■ **Stored data**
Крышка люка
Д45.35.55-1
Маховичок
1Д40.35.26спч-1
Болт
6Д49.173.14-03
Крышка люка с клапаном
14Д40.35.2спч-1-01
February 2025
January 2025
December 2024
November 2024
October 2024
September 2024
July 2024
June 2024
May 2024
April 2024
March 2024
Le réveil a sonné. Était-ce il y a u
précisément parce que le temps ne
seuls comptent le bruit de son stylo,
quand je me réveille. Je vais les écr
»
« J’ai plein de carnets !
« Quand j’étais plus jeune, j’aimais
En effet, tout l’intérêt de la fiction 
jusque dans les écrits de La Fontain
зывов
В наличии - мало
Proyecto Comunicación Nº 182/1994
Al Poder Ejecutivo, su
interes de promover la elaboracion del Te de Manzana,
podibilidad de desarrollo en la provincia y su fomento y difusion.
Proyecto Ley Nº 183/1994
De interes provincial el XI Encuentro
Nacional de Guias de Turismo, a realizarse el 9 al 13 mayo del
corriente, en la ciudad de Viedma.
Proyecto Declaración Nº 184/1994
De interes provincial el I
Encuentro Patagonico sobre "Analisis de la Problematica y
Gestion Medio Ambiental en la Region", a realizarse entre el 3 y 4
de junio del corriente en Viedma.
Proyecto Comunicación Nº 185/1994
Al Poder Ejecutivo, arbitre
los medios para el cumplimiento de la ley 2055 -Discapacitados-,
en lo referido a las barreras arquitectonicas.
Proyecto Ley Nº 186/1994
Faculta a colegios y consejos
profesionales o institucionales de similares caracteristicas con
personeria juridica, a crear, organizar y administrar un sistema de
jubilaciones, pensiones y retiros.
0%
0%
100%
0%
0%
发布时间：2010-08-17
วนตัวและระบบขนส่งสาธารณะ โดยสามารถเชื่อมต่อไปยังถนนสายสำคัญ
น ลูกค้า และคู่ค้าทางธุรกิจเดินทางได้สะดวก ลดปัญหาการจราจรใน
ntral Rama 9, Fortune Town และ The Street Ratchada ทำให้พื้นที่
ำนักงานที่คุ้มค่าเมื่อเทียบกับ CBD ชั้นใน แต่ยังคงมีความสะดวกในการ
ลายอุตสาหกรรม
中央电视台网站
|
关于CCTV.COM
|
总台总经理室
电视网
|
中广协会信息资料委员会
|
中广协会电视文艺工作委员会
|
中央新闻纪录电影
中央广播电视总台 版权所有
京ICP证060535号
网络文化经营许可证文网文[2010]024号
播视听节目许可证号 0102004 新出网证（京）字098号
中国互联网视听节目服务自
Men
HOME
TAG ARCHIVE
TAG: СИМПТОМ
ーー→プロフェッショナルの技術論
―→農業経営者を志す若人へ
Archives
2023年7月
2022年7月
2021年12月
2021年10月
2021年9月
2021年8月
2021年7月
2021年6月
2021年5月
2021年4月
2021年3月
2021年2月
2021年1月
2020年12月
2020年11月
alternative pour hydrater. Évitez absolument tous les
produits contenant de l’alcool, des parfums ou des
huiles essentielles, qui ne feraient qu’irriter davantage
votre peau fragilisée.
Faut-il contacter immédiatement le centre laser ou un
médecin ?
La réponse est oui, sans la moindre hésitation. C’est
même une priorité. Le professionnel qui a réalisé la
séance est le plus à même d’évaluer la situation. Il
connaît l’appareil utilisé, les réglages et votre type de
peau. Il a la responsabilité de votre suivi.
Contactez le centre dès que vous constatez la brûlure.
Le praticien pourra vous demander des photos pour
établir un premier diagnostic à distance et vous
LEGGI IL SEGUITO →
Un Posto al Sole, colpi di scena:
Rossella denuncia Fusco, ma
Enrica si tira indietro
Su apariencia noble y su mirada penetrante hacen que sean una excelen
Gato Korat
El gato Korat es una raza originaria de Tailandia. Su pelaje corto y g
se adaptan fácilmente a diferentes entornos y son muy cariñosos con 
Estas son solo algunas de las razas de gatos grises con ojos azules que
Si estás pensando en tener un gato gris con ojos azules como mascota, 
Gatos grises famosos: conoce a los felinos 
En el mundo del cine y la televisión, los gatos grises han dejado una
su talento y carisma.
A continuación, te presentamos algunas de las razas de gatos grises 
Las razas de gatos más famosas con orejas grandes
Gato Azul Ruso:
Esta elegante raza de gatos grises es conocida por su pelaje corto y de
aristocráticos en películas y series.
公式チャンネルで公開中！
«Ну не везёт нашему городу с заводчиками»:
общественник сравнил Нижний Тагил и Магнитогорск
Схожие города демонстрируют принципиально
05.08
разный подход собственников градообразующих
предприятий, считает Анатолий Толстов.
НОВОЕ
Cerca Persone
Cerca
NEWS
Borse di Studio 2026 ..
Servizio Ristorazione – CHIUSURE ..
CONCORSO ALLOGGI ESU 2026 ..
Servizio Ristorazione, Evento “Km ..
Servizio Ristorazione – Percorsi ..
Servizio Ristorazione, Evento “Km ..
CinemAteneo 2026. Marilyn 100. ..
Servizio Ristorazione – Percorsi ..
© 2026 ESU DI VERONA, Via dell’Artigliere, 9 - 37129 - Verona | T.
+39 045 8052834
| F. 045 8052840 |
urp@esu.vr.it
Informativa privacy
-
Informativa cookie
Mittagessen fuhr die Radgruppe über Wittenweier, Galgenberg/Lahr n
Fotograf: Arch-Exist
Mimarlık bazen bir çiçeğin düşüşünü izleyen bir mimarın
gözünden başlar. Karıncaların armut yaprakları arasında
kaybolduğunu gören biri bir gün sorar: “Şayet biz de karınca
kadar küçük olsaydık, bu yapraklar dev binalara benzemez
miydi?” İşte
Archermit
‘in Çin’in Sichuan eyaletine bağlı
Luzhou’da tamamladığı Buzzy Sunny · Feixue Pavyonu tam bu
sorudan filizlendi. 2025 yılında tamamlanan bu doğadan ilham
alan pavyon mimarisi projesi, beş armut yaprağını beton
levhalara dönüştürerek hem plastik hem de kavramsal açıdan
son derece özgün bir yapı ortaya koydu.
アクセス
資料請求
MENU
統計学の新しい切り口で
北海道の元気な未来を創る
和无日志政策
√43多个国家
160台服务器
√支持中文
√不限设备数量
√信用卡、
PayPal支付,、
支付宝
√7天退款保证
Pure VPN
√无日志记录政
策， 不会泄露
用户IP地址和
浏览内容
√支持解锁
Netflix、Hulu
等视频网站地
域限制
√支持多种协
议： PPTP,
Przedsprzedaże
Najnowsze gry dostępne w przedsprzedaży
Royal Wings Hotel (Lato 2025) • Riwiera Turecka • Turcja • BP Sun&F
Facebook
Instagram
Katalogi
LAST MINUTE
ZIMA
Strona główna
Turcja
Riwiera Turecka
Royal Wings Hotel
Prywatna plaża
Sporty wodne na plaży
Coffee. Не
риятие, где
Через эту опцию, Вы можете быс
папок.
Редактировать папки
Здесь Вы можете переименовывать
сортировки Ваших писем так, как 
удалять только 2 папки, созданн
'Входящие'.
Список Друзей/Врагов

■ **Exercise**
Copy each record exactly, leaving nothing out.

■ **Solution to this exercise**
Крышка люка
Д45.35.55-1
Маховичок
1Д40.35.26спч-1
Болт
6Д49.173.14-03
Крышка люка с клапаном
14Д40.35.2спч-1-01
February 2025
January 2025
December 2024
November 2024
October 2024
September 2024
July 2024
June 2024
May 2024
April 2024
March 2024
Le réveil a sonné. Était-ce il y a u
précisément parce que le temps ne
seuls comptent le bruit de son stylo,
quand je me réveille. Je vais les écr
»
« J’ai plein de carnets !
« Quand j’étais plus jeune, j’aimais
En effet, tout l’intérêt de la fiction 
jusque dans les écrits de La Fontain
зывов
В наличии - мало
Proyecto Comunicación Nº 182/1994
Al Poder Ejecutivo, su
interes de promover la elaboracion del Te de Manzana,
podibilidad de desarrollo en la provincia y su fomento y difusion.
Proyecto Ley Nº 183/1994
De interes provincial el XI Encuentro
Nacional de Guias de Turismo, a realizarse el 9 al 13 mayo del
corriente, en la ciudad de Viedma.
Proyecto Declaración Nº 184/1994
De interes provincial el I
Encuentro Patagonico sobre "Analisis de la Problematica y
Gestion Medio Ambiental en la Region", a realizarse entre el 3 y 4
de junio del corriente en Viedma.
Proyecto Comunicación Nº 185/1994
Al Poder Ejecutivo, arbitre
los medios para el cumplimiento de la ley 2055 -Discapacitados-,
en lo referido a las barreras arquitectonicas.
Proyecto Ley Nº 186/1994
Faculta a colegios y consejos
profesionales o institucionales de similares caracteristicas con
personeria juridica, a crear, organizar y administrar un sistema de
jubilaciones, pensiones y retiros.
0%
0%
100%
0%
0%
发布时间：2010-08-17
วนตัวและระบบขนส่งสาธารณะ โดยสามารถเชื่อมต่อไปยังถนนสายสำคัญ
น ลูกค้า และคู่ค้าทางธุรกิจเดินทางได้สะดวก ลดปัญหาการจราจรใน
ntral Rama 9, Fortune Town และ The Street Ratchada ทำให้พื้นที่
ำนักงานที่คุ้มค่าเมื่อเทียบกับ CBD ชั้นใน แต่ยังคงมีความสะดวกในการ
ลายอุตสาหกรรม
中央电视台网站
|
关于CCTV.COM
|
总台总经理室
电视网
|
中广协会信息资料委员会
|
中广协会电视文艺工作委员会
|
中央新闻纪录电影
中央广播电视总台 版权所有
京ICP证060535号
网络文化经营许可证文网文[2010]024号
播视听节目许可证号 0102004 新出网证（京）字098号
中国互联网视听节目服务自
Men
HOME
TAG ARCHIVE
TAG: СИМПТОМ
ーー→プロフェッショナルの技術論
―→農業経営者を志す若人へ
Archives
2023年7月
2022年7月
2021年12月
2021年10月
2021年9月
2021年8月
2021年7月
2021年6月
2021年5月
2021年4月
2021年3月
2021年2月
2021年1月
2020年12月
2020年11月
alternative pour hydrater. Évitez absolument tous les
produits contenant de l’alcool, des parfums ou des
huiles essentielles, qui ne feraient qu’irriter davantage
votre peau fragilisée.
Faut-il contacter immédiatement le centre laser ou un
médecin ?
La réponse est oui, sans la moindre hésitation. C’est
même une priorité. Le professionnel qui a réalisé la
séance est le plus à même d’évaluer la situation. Il
connaît l’appareil utilisé, les réglages et votre type de
peau. Il a la responsabilité de votre suivi.
Contactez le centre dès que vous constatez la brûlure.
Le praticien pourra vous demander des photos pour
établir un premier diagnostic à distance et vous
LEGGI IL SEGUITO →
Un Posto al Sole, colpi di scena:
Rossella denuncia Fusco, ma
Enrica si tira indietro
Su apariencia noble y su mirada penetrante hacen que sean una excelen
Gato Korat
El gato Korat es una raza originaria de Tailandia. Su pelaje corto y g
se adaptan fácilmente a diferentes entornos y son muy cariñosos con 
Estas son solo algunas de las razas de gatos grises con ojos azules que
Si estás pensando en tener un gato gris con ojos azules como mascota, 
Gatos grises famosos: conoce a los felinos 
En el mundo del cine y la televisión, los gatos grises han dejado una
su talento y carisma.
A continuación, te presentamos algunas de las razas de gatos grises 
Las razas de gatos más famosas con orejas grandes
Gato Azul Ruso:
Esta elegante raza de gatos grises es conocida por su pelaje corto y de
aristocráticos en películas y series.
公式チャンネルで公開中！
«Ну не везёт нашему городу с заводчиками»:
общественник сравнил Нижний Тагил и Магнитогорск
Схожие города демонстрируют принципиально
05.08
разный подход собственников градообразующих
предприятий, считает Анатолий Толстов.
НОВОЕ
Cerca Persone
Cerca
NEWS
Borse di Studio 2026 ..
Servizio Ristorazione – CHIUSURE ..
CONCORSO ALLOGGI ESU 2026 ..
Servizio Ristorazione, Evento “Km ..
Servizio Ristorazione – Percorsi ..
Servizio Ristorazione, Evento “Km ..
CinemAteneo 2026. Marilyn 100. ..
Servizio Ristorazione – Percorsi ..
© 2026 ESU DI VERONA, Via dell’Artigliere, 9 - 37129 - Verona | T.
+39 045 8052834
| F. 045 8052840 |
urp@esu.vr.it
Informativa privacy
-
Informativa cookie
Mittagessen fuhr die Radgruppe über Wittenweier, Galgenberg/Lahr n
Fotograf: Arch-Exist
Mimarlık bazen bir çiçeğin düşüşünü izleyen bir mimarın
gözünden başlar. Karıncaların armut yaprakları arasında
kaybolduğunu gören biri bir gün sorar: “Şayet biz de karınca
kadar küçük olsaydık, bu yapraklar dev binalara benzemez
miydi?” İşte
Archermit
‘in Çin’in Sichuan eyaletine bağlı
Luzhou’da tamamladığı Buzzy Sunny · Feixue Pavyonu tam bu
sorudan filizlendi. 2025 yılında tamamlanan bu doğadan ilham
alan pavyon mimarisi projesi, beş armut yaprağını beton
levhalara dönüştürerek hem plastik hem de kavramsal açıdan
son derece özgün bir yapı ortaya koydu.
アクセス
資料請求
MENU
統計学の新しい切り口で
北海道の元気な未来を創る
和无日志政策
√43多个国家
160台服务器
√支持中文
√不限设备数量
√信用卡、
PayPal支付,、
支付宝
√7天退款保证
Pure VPN
√无日志记录政
策， 不会泄露
用户IP地址和
浏览内容
√支持解锁
Netflix、Hulu
等视频网站地
域限制
√支持多种协
议： PPTP,
Przedsprzedaże
Najnowsze gry dostępne w przedsprzedaży
Royal Wings Hotel (Lato 2025) • Riwiera Turecka • Turcja • BP Sun&F
Facebook
Instagram
Katalogi
LAST MINUTE
ZIMA
Strona główna
Turcja
Riwiera Turecka
Royal Wings Hotel
Prywatna plaża
Sporty wodne na plaży
Coffee. Не
риятие, где
Через эту опцию, Вы можете быс
папок.
Редактировать папки
Здесь Вы можете переименовывать
сортировки Ваших писем так, как 
удалять только 2 папки, созданн
'Входящие'.
Список Друзей/Врагов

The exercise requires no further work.